The best way to go about identifying opportunities is to make a list of the top five franchises you are interested in, and then compare them according to the following criteria:

  • Cost of licensing fees
  • Flat fee or portion of sales
  • Resources they offer
  • Financing deals

2. Research your potential competitors

Some of the bigger brand names will have stores everywhere. This does not necessarily constitute a saturation of the market. If, for example, you are thinking about opening a McDonald’s in an area in which there are already two of them, you may still get a decent amount of business if it is a neighborhood in which cheap fast food is in high demand. You may have less luck opening a hardware or beauty franchise in a place where the brand is well-represented by current stores.

The bottom line here is that you must determine market interest and determine if there is enough interest in the franchise for a number of rival companies to succeed. If the market is already saturated, you will struggle to make headway against the shops that are already there.

3. Research startup costs

The cost of starting a franchise varies. You should know how much money you will need to invest upfront to start trading. Here are some of the costs you should keep in mind:

  • Travel costs: Most companies require you to travel to their headquarters or a nearby corporate office to learn more about their brand and culture and will not pay for you to do so
  • Training costs: You may be required to undergo training at one of their corporate sites for several weeks, and, again, the company will not foot this bill
  • Initial licensing fee: The brand may require you to pay a one-time initial fee to open your franchise and this can be as much as $50,000
  • Local fees and taxes: Your city and state may charge fees related to building permits and other matters

4. Create a Business Plan

Although many of the basic offerings and operations of your franchise business will be decided for you, it is still important to develop a business plan. You may want to produce this document earlier in the process as it can help you raise the money you need to offset the startup costs mentioned above. Your business plan should include:

  • Executive summary: The franchise you intend to open and what will make your management of it unique
  • Market analysis: Present your target audience and how you intend to attract them to your franchise and make sales conversions
  • Management plan: How you intend to structure your business
  • Funding: How you intend to pay for franchise fees, labor, and supplies
  • Financial projections: An evidence-based estimate of revenue for the first 2-3 years
  • Marketing and sales plans: Your strategy for marketing your business and the tactics you will use to differentiate your franchise from others that may be in the area

5. Form an LLC or corporation

You will then need to establish your business as a legal entity. In most cases, the franchisor will insist that you create an LLC or corporation. This will separate your personal assets from those of the business.

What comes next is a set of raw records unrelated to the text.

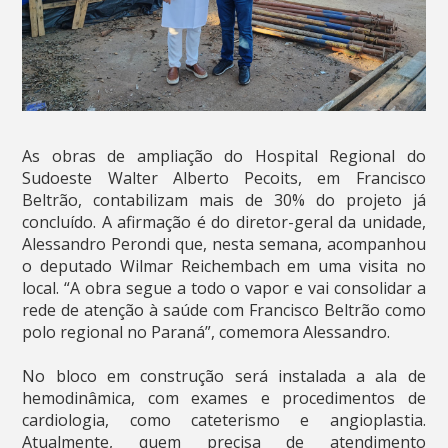
As obras de ampliação do Hospital Regional do
Sudoeste Walter Alberto Pecoits, em Francisco
Beltrão, contabilizam mais de 30% do projeto já
concluído. A afirmação é do diretor-geral da unidade,
Alessandro Perondi que, nesta semana, acompanhou
o deputado Wilmar Reichembach em uma visita no
local. “A obra segue a todo o vapor e vai consolidar a
rede de atenção à saúde com Francisco Beltrão como
polo regional no Paraná”, comemora Alessandro.
No bloco em construção será instalada a ala de
hemodinâmica, com exames e procedimentos de
cardiologia, como cateterismo e angioplastia.
Atualmente, quem precisa de atendimento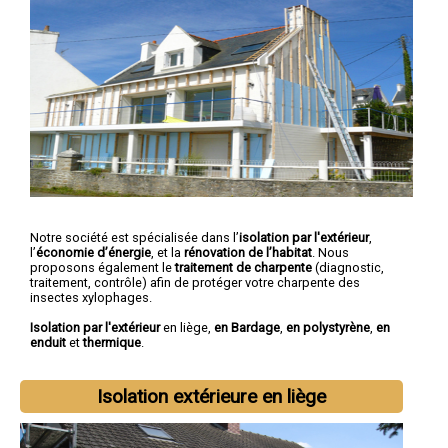
Notre société est spécialisée dans l’
isolation par l'extérieur
,
l’
économie d’énergie
, et la
rénovation de l’habitat
. Nous
proposons également le
traitement de charpente
(diagnostic,
traitement, contrôle) afin de protéger votre charpente des
insectes xylophages.
Isolation par l'extérieur
en liège,
en Bardage
,
en polystyrène
,
en
enduit
et
thermique
.
Isolation extérieure en liège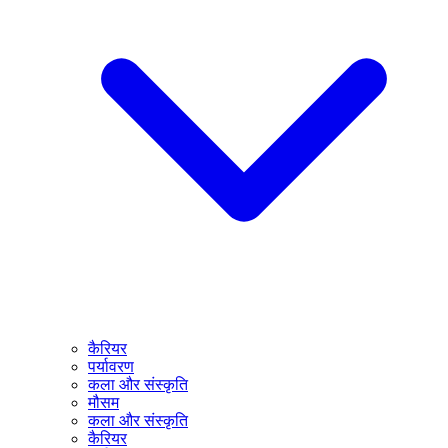
कैरियर
पर्यावरण
कला और संस्कृति
मौसम
कला और संस्कृति
कैरियर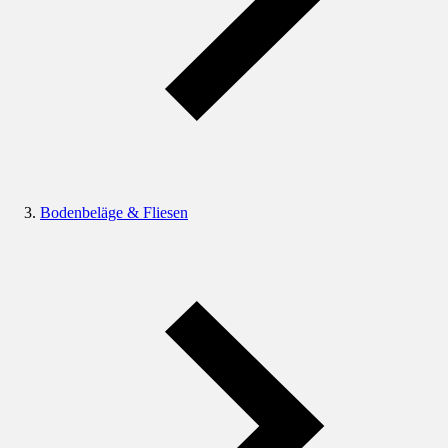
Bodenbeläge & Fliesen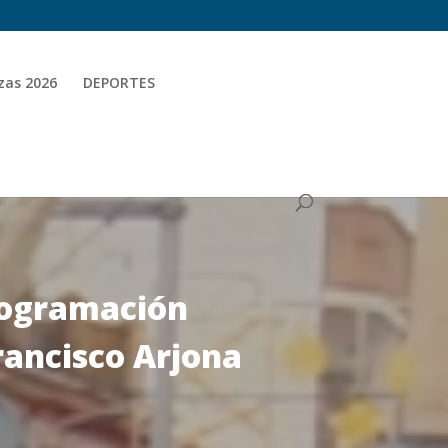
zas 2026
DEPORTES
rogramación
rancisco Arjona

If the franchisor has no particular rule about how to form the business, you will have other options, including making yourself the sole proprietor. However, this can be risky, as it makes you legally liable if the business falls into bankruptcy.

6. Choose a location

If you are opening a brick-and-mortar business, you will need to be very careful about where you choose to locate your franchise business. It should be affordable, visible, and near a highly trafficked location.

You should learn all about the location you choose; not just its current status, but future developments as well. If there will be significant construction work at or near the location you’re thinking about, it could impact foot traffic to it. Such a future development need not work to your detriment. If a new shopping mall will soon be built next to your proposed site, it could boost your prospects for new business.